The Commonwealth’s drug lab scandal widened in scope this month with revelations about the misdeeds of Sonja Farak, a state chemist who regularly got high on the job by dipping into drug samples and stores of evidence. For nearly eight years, according to an investigation by the attorney general’s office, Farak smoked crack cocaine in the Amherst lab, usually cooked up from evidence submitted by police, and availed herself of daily hits of methamphetamine.
What’s even worse for defendants is that for years Farak actually testified in hundreds of court cases while high on a mind-bending cocktail of illicitly obtained pharmaceuticals. “The information we gathered during the course of our investigation is disturbing and will no doubt have implications for many cases,” Cyndi Roy Gonzalez, spokeswoman for Attorney General Maura Healey, told Evan Allen of the Globe.
That’s putting it mildly. The Farak case comes hard on the heels of another massive drug lab scandal at the former Department of Public Health lab in Jamaica Plain.
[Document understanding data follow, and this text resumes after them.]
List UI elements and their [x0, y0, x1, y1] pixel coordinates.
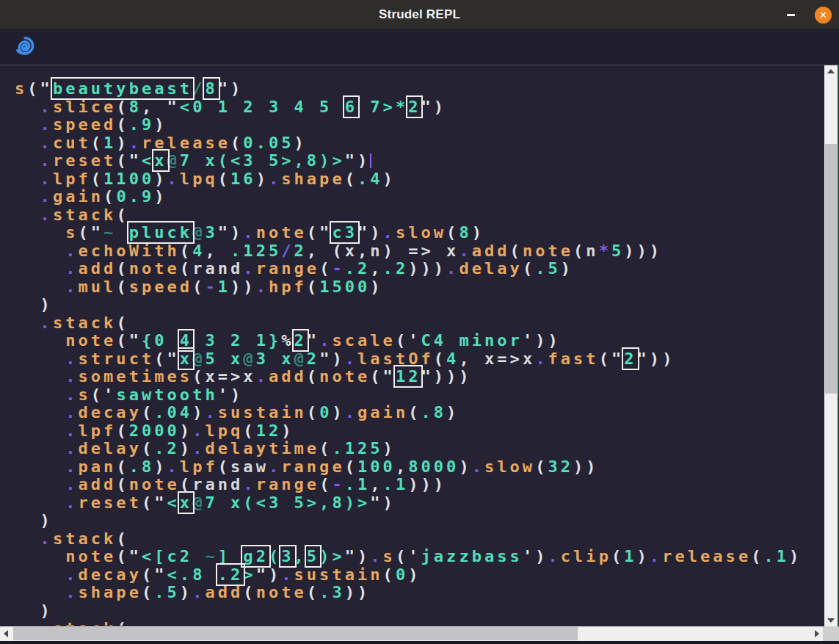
code-token: / — [281, 242, 294, 260]
code-token: stack — [53, 314, 116, 332]
code-token: ) — [383, 170, 396, 188]
vertical-scrollbar[interactable] — [824, 65, 838, 626]
code-token: pan — [78, 457, 116, 476]
code-line: .echoWith(4, .125/2, (x,n) => x.add(note… — [15, 242, 823, 261]
close-button[interactable]: ✕ — [815, 7, 832, 23]
code-token: - — [205, 278, 217, 296]
code-token: note — [129, 475, 180, 493]
code-token: (' — [396, 547, 421, 565]
code-token: . — [472, 457, 484, 476]
code-token: ") — [421, 98, 446, 116]
code-token: <.8 — [167, 565, 218, 584]
code-token: ") — [345, 151, 371, 170]
code-token: )> — [319, 547, 345, 565]
code-token — [15, 547, 65, 565]
code-token: 1 — [624, 547, 636, 565]
strudel-spiral-icon[interactable] — [14, 36, 36, 58]
code-token: 8 — [129, 98, 142, 116]
scroll-down-button[interactable] — [824, 615, 838, 626]
code-token: <0 1 2 3 4 5 — [180, 98, 345, 116]
scroll-left-button[interactable] — [0, 626, 12, 641]
code-token: . — [535, 350, 548, 368]
code-token: . — [65, 439, 78, 457]
code-line: .s('sawtooth') — [15, 386, 823, 405]
scroll-up-button[interactable] — [824, 65, 838, 77]
code-token — [15, 223, 65, 242]
code-token: 3 2 1} — [192, 331, 281, 350]
code-token: s — [15, 79, 27, 98]
code-token — [15, 242, 65, 260]
code-token: scale — [332, 331, 395, 350]
code-token: , " — [142, 98, 180, 116]
code-token: ) — [370, 278, 382, 296]
code-token — [15, 350, 65, 368]
code-token: . — [65, 242, 78, 260]
code-token: . — [192, 439, 205, 457]
code-token: ( — [307, 367, 319, 386]
code-token: . — [256, 367, 269, 386]
code-token: x — [345, 242, 357, 260]
code-token: hpf — [269, 278, 307, 296]
code-token: (" — [307, 223, 333, 242]
code-token: lpf — [78, 422, 116, 440]
code-token: (" — [116, 547, 142, 565]
code-token: (" — [154, 350, 180, 368]
code-token — [116, 223, 128, 242]
code-token: . — [281, 565, 294, 584]
code-token: / — [192, 79, 205, 98]
code-token: ) — [294, 134, 307, 152]
text-cursor — [370, 153, 371, 168]
code-token: . — [243, 259, 255, 278]
code-token: ( — [611, 547, 624, 565]
code-token: ")) — [637, 350, 675, 368]
code-token: . — [65, 422, 78, 440]
code-token: ( — [91, 170, 103, 188]
code-token: )) — [345, 583, 371, 601]
code-token: ] — [218, 547, 244, 565]
code-token — [15, 134, 40, 152]
horizontal-scrollbar-thumb[interactable] — [13, 627, 578, 640]
code-token — [15, 583, 65, 601]
code-token: ( — [243, 583, 255, 601]
code-token: ") — [319, 350, 345, 368]
vertical-scrollbar-thumb[interactable] — [825, 144, 837, 394]
code-token: ) — [154, 457, 167, 476]
code-token: . — [65, 475, 78, 493]
code-token: note — [65, 547, 116, 565]
code-token: decay — [78, 565, 141, 584]
code-token: " — [307, 331, 319, 350]
code-token — [15, 439, 65, 457]
code-token — [15, 386, 65, 404]
code-token — [15, 331, 65, 350]
code-token: ( — [116, 98, 128, 116]
code-token: ) — [472, 223, 484, 242]
code-token — [15, 403, 65, 422]
code-token: .5 — [154, 583, 180, 601]
code-token: ) — [154, 115, 167, 134]
code-area[interactable]: s("beautybeast/8") .slice(8, "<0 1 2 3 4… — [0, 65, 823, 626]
scroll-right-button[interactable] — [811, 626, 823, 641]
minimize-button[interactable] — [781, 5, 800, 24]
code-token: .1 — [383, 475, 409, 493]
code-token: ( — [192, 278, 205, 296]
code-token: . — [40, 619, 53, 626]
code-token — [15, 422, 65, 440]
code-token: (" — [599, 350, 625, 368]
code-token — [15, 115, 40, 134]
code-token: ( — [307, 278, 319, 296]
code-token: speed — [129, 278, 192, 296]
code-token: (' — [396, 331, 421, 350]
horizontal-scrollbar[interactable] — [0, 626, 823, 641]
code-token: note — [256, 223, 307, 242]
code-token: note — [65, 331, 116, 350]
code-token: saw — [230, 457, 269, 476]
code-line: .gain(0.9) — [15, 188, 823, 206]
code-token: reset — [78, 493, 141, 512]
code-token: ( — [269, 547, 281, 565]
code-line: .add(note(rand.range(-.2,.2))).delay(.5) — [15, 260, 823, 278]
code-token: 1 — [103, 134, 116, 152]
code-token: 3 x — [256, 350, 294, 368]
code-token: .1 — [345, 475, 371, 493]
code-line: s("~ pluck@3").note("c3").slow(8) — [15, 224, 823, 242]
code-token — [15, 170, 40, 188]
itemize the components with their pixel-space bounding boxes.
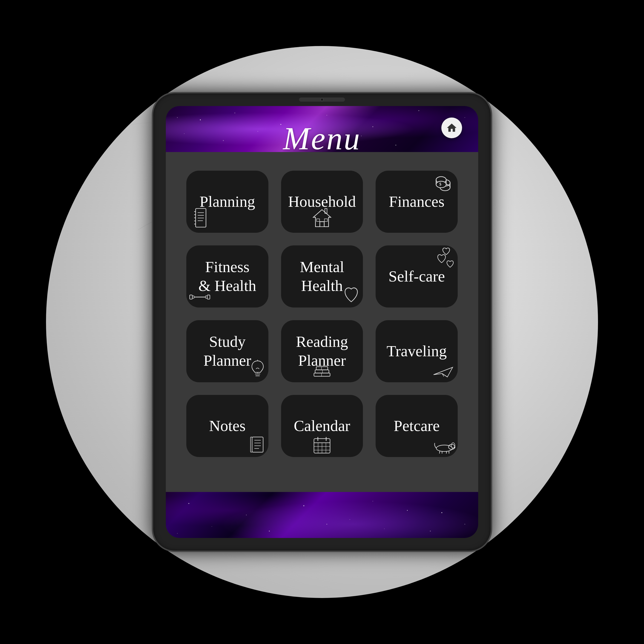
- menu-item-mental[interactable]: MentalHealth: [281, 245, 363, 308]
- svg-rect-63: [315, 370, 329, 373]
- tablet-frame: Menu Planning: [152, 92, 492, 552]
- fitness-label: Fitness& Health: [198, 258, 256, 295]
- notes-icon: [249, 435, 264, 454]
- svg-text:$: $: [439, 182, 441, 187]
- calendar-icon: [313, 436, 331, 454]
- camera-bar: [299, 98, 345, 102]
- camera-lens: [320, 98, 324, 101]
- svg-rect-62: [314, 373, 330, 376]
- traveling-icon: [432, 365, 454, 378]
- menu-item-notes[interactable]: Notes: [186, 395, 268, 457]
- svg-marker-39: [313, 210, 331, 227]
- menu-item-selfcare[interactable]: Self-care: [376, 245, 458, 308]
- tablet-screen: Menu Planning: [166, 106, 478, 538]
- mental-label: MentalHealth: [300, 258, 344, 295]
- home-button[interactable]: [441, 118, 462, 138]
- menu-item-study[interactable]: StudyPlanner: [186, 320, 268, 382]
- menu-title: Menu: [283, 120, 361, 157]
- menu-grid: Planning: [186, 171, 458, 457]
- svg-point-85: [436, 445, 452, 451]
- menu-item-traveling[interactable]: Traveling: [376, 320, 458, 382]
- svg-rect-70: [252, 437, 263, 452]
- planning-label: Planning: [199, 192, 255, 211]
- petcare-icon: [433, 441, 456, 454]
- menu-item-calendar[interactable]: Calendar: [281, 395, 363, 457]
- traveling-label: Traveling: [387, 342, 447, 361]
- svg-rect-41: [316, 219, 319, 221]
- notes-label: Notes: [209, 417, 246, 435]
- home-button-container: [441, 118, 462, 138]
- svg-rect-53: [190, 295, 192, 299]
- reading-label: ReadingPlanner: [296, 332, 348, 370]
- menu-item-fitness[interactable]: Fitness& Health: [186, 245, 268, 308]
- menu-item-household[interactable]: Household: [281, 171, 363, 233]
- household-label: Household: [288, 192, 356, 211]
- study-label: StudyPlanner: [203, 332, 251, 370]
- selfcare-label: Self-care: [388, 267, 445, 286]
- home-icon: [446, 122, 457, 134]
- study-icon: [250, 360, 266, 378]
- menu-item-petcare[interactable]: Petcare: [376, 395, 458, 457]
- menu-item-reading[interactable]: ReadingPlanner: [281, 320, 363, 382]
- calendar-label: Calendar: [294, 417, 350, 435]
- svg-rect-40: [320, 222, 324, 227]
- finances-label: Finances: [389, 192, 445, 211]
- svg-line-89: [439, 451, 440, 454]
- menu-item-planning[interactable]: Planning: [186, 171, 268, 233]
- svg-rect-42: [324, 219, 327, 221]
- svg-rect-55: [207, 295, 210, 299]
- mental-health-icon: [344, 287, 359, 304]
- menu-item-finances[interactable]: Finances $: [376, 171, 458, 233]
- petcare-label: Petcare: [394, 417, 440, 435]
- menu-container: Menu Planning: [166, 106, 478, 538]
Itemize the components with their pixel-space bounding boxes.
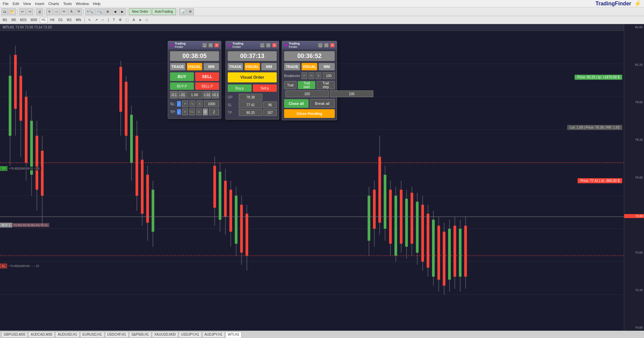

Chemist Annie Dookhan was convicted in 2013 of fabricating evidence in thousands of samples she tested. Taken together, these scandals not only give the Commonwealth a national black eye, but erode the public trust. State law enforcement officials should work with the court system on a comprehensive solution that achieves justice for the thousands upon thousands of defendants who were convicted using tainted evidence.
The toll of Dookhan’s misconduct is especially severe: from 2003 — 2012, her work accounted for more than 24,000 cases in which defendants were convicted or faced other adverse dispositions, according to data from prosecutors released last week by the American Civil Liberties Union of Massachusetts. Yet most of the defendants have not gotten any official notice that Dookhan worked on their case, the ACLU notes. Although most, if not all, defendants have served their sentences and are back in the community, many face the consequences of having a drug conviction on their record: they may have difficulty finding a job or housing, or even be deported. And a case-by-case approach could cost millions in additional funding for the Committee for Public Counsel Services, the state’s public defender agency.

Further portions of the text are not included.